There certainly is at least of streak of that in my view of this, but it's much more of my belief that I'd rather just see said benefits as part of direct comp. It's like getting an Amazon Gift Card for as a gift, when you could just give me cash... Just give me cash. I use our fitness and some other fringe benefits, but I feel the same way about those: Just don't and instead of just put the cost into my check.

Kid benefits also rub me the wrong way because the benefit is frequently huge and the world does not need more kids.

Canine Blues Arooo fucked around with this message at 01:39 on Apr 27, 2021

prom candy
Dec 16, 2005

Only I may dance
I like living in a country where parental leave is just the law because then I don't have to feel like I'm leaving part of my compensation on the table by not having kids.

That said I'm gonna need other people's kids to wipe my rear end when I'm old so I'm fine with anyone who wants to have them.

Cuntpunch
Oct 3, 2003

A monkey in a long line of kings

YanniRotten posted:

My company at least did a backflip and offered full-time, permanent remote as an option for many roles (and all of engineering) pretty early on in the pandemic.

It's a manager rubber-stamp now to change over, and easy enough for me since there aren't pay implications.

So I'm gonna take it and at least be able to do a cross country move one time in my life without having to deal with changing jobs too.

Seems very possible that the policy of being able to decide you're remote at a whim changes at some point but I think they'll have a hard time telling people they have to move back if they want to keep their jobs.

I'm wary of parts of it but I don't think I'll have to explicitly choose between my job and moving back here in three months.

I wish this was the case at my current position - every one of my colleagues is basically chomping at the bit to get back into the office ASAP - enough so that every time the corona restrictions relax at all - most of them flood back in, and some of them are still going in even with strict "Don't go to offices unless you absolutely have no other choice" rules in place.

In discussions with management about it, the attitude has tended to focus on how when some of the team isn't in office, they tend to get completely excluded from any sort of conversation or decision making processes (which is true) - or that it hinders ad-hoc communication (also true, since the team is full of people who refuse to use Slack, and instead use daily video-call standup as their one and only opportunity to communicate with each other, which means it stretches to 45 minutes most days while 2 people discuss esoteric things while 14 others pretend to not be on their phones).

And, clearly, management thinks the problem is *not being in office* rather than dysfunctional management.

Bonus points: Last week in a meeting they cited _ReWork_ as a great book about software development. You know the one - the one that says offices are dumb and managers are dead weight.
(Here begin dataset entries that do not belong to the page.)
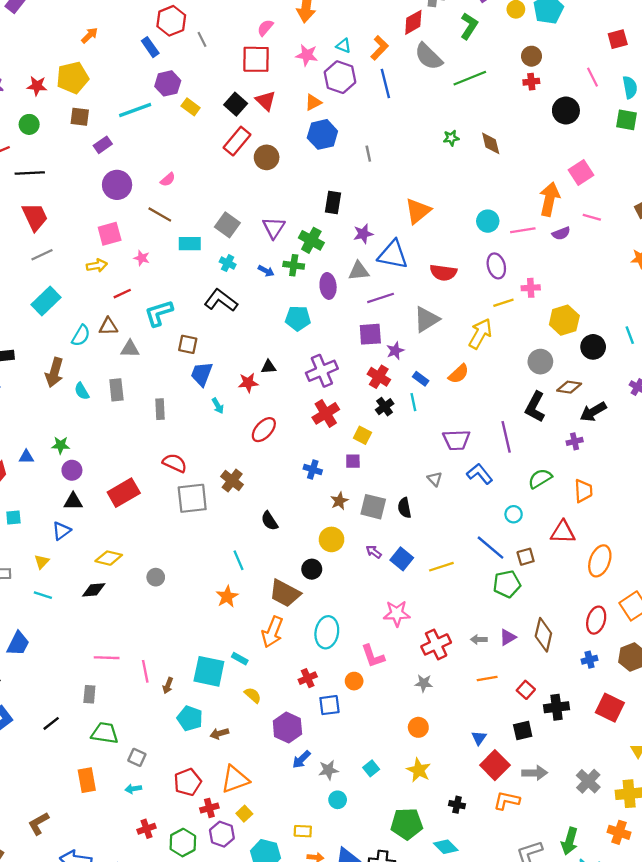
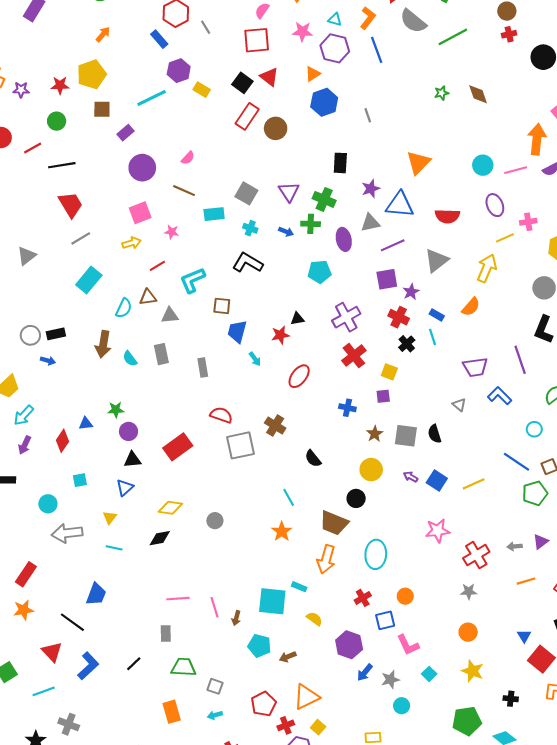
pink L-shape: (373, 656) -> (408, 645), moved

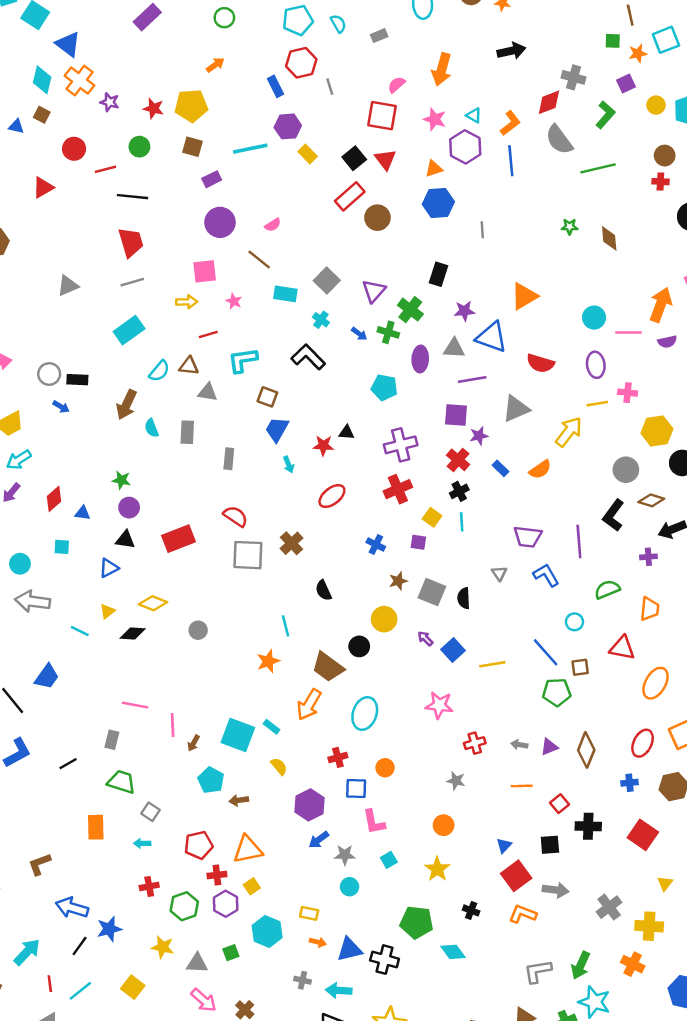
cyan line: (432, 337) -> (462, 522), moved
blue triangle: (86, 424) -> (83, 513), moved
yellow triangle: (110, 517) -> (107, 611), moved
red cross: (476, 555) -> (475, 743), size x0.7

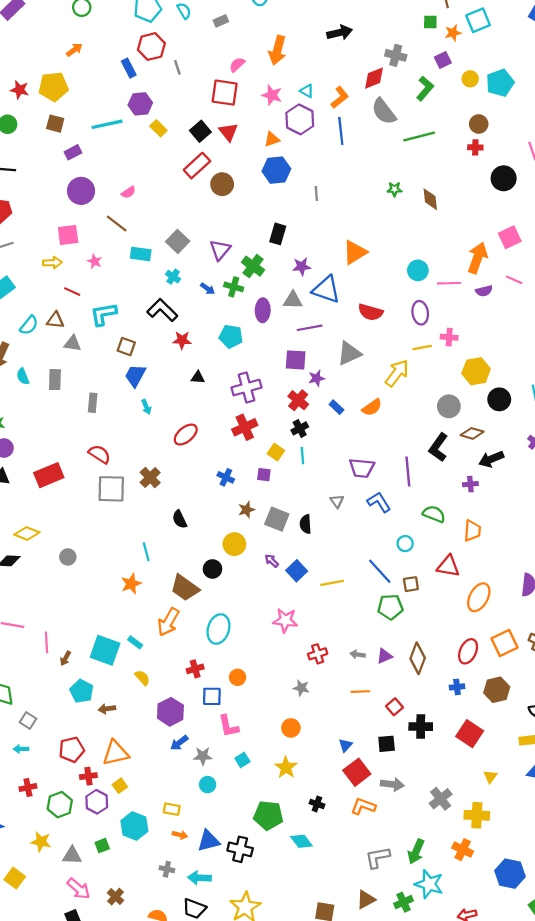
red line: (208, 334) -> (72, 292), turned 42
red star: (323, 446) -> (182, 340), moved
green semicircle: (607, 589) -> (434, 514), turned 45

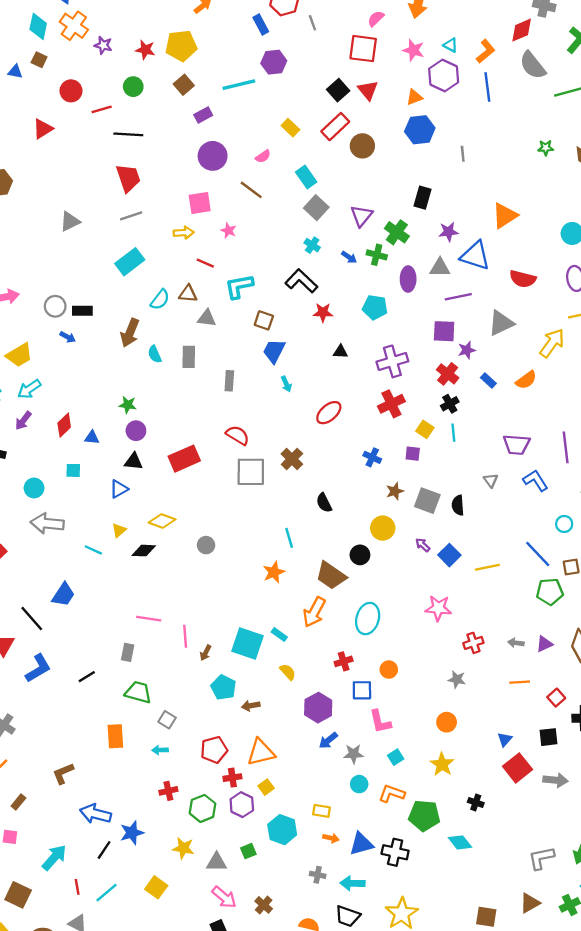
brown square: (55, 124) -> (184, 85), turned 36
yellow rectangle: (158, 128) -> (290, 128), moved
cyan rectangle: (141, 254) -> (306, 177), moved, turned 48
orange L-shape: (363, 806) -> (392, 794), moved

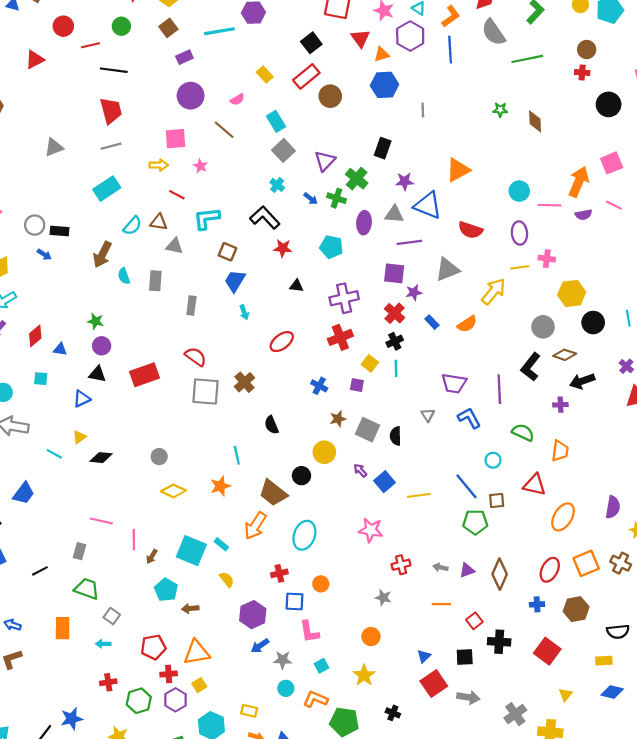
red triangle: (368, 90) -> (360, 38), moved
yellow diamond: (162, 521) -> (173, 491), moved
blue arrow: (95, 814) -> (13, 625), moved, size x0.6

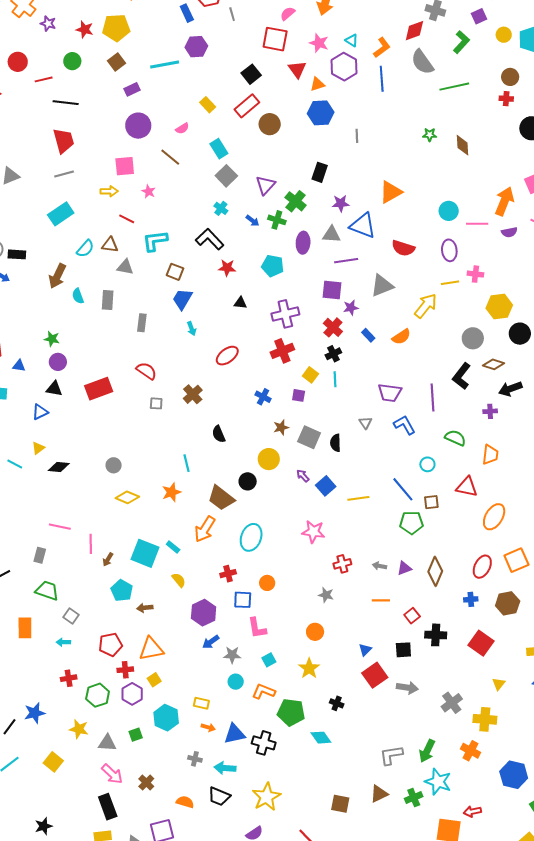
gray square: (205, 391) -> (156, 403), size x0.5

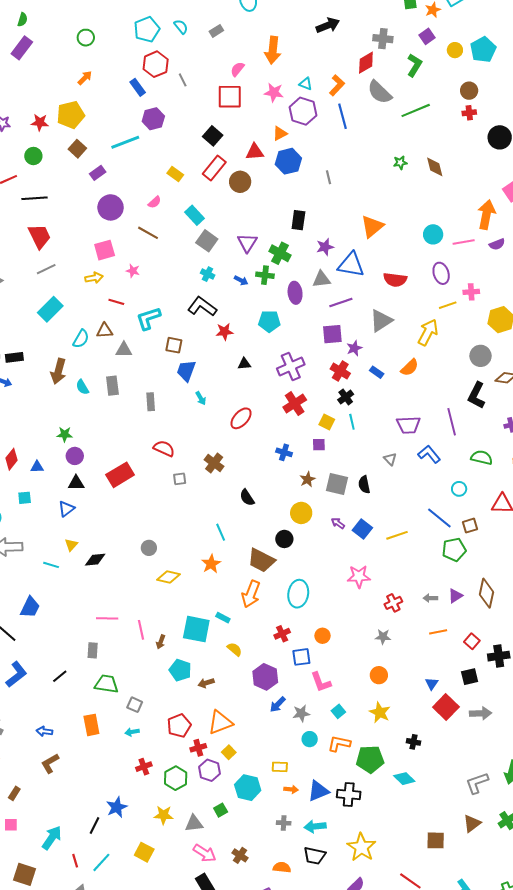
red triangle: (297, 69) -> (255, 152), moved, turned -48

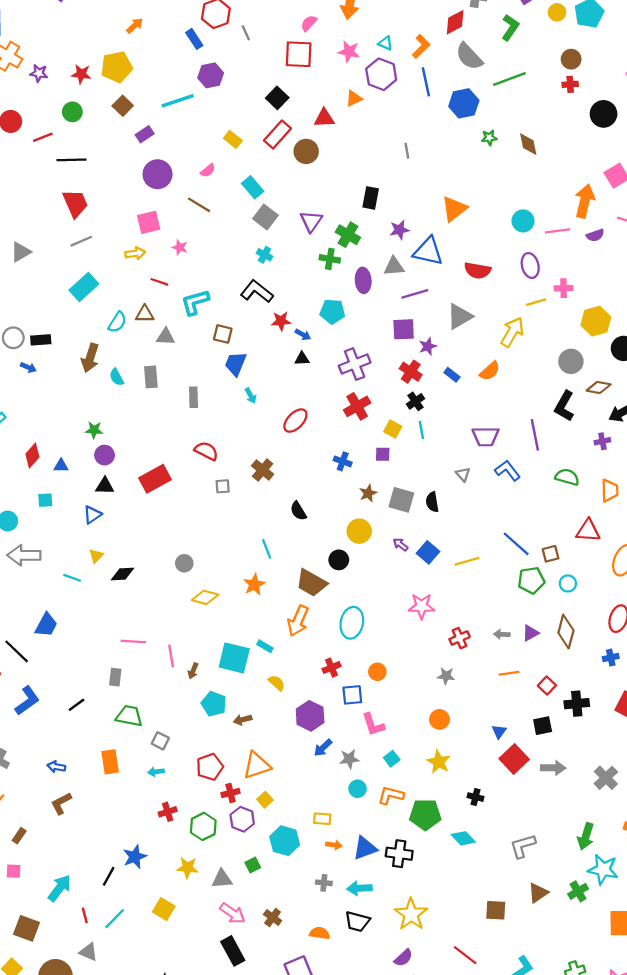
blue hexagon: (288, 161) -> (464, 103), moved
blue arrow: (241, 280) -> (303, 335), moved
cyan circle: (459, 489) -> (568, 583), moved
gray L-shape: (477, 783) -> (523, 846), moved

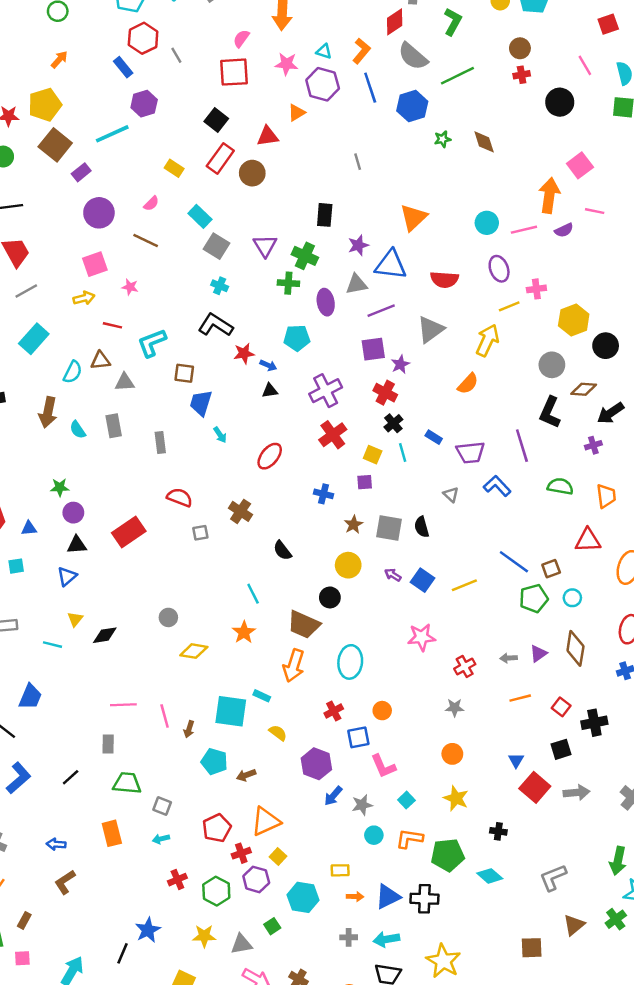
brown square: (123, 106) -> (55, 145), size x1.5
blue rectangle: (452, 375) -> (434, 437), moved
I'm mostly certain they're serious - but I can't help but have a nagging fairy on the shoulder making me feel like this is all some very, very long gaslighting prank.

Che Delilas
Nov 23, 2009
FREE TIBET WEED
My company wants people back in the office. "We're an office culture," says the CEO. This despite:

- having multiple offices spread across the country that work together constantly via slack and zoom
- having hired people during the pandemic that are not within 500 miles of any of said offices
- having hired so many people that at least two of the offices do not have the physical capacity to hold the new population
- the obvious: the year of success and productivity from hundreds of 100% full remote employees

What's amusing to me is that they've started complaining about how hard a time they're having finding good people to hire. "We pay competitively" they say, which is true, for the area. What they don't do is offer competitive benefits, one of which is now, for many many people, a full time remote option. Not that I've looked, but I also imagine that some of those companies aren't IN this area, and may offer even better salaries - the competition is no longer simply in the immediate region.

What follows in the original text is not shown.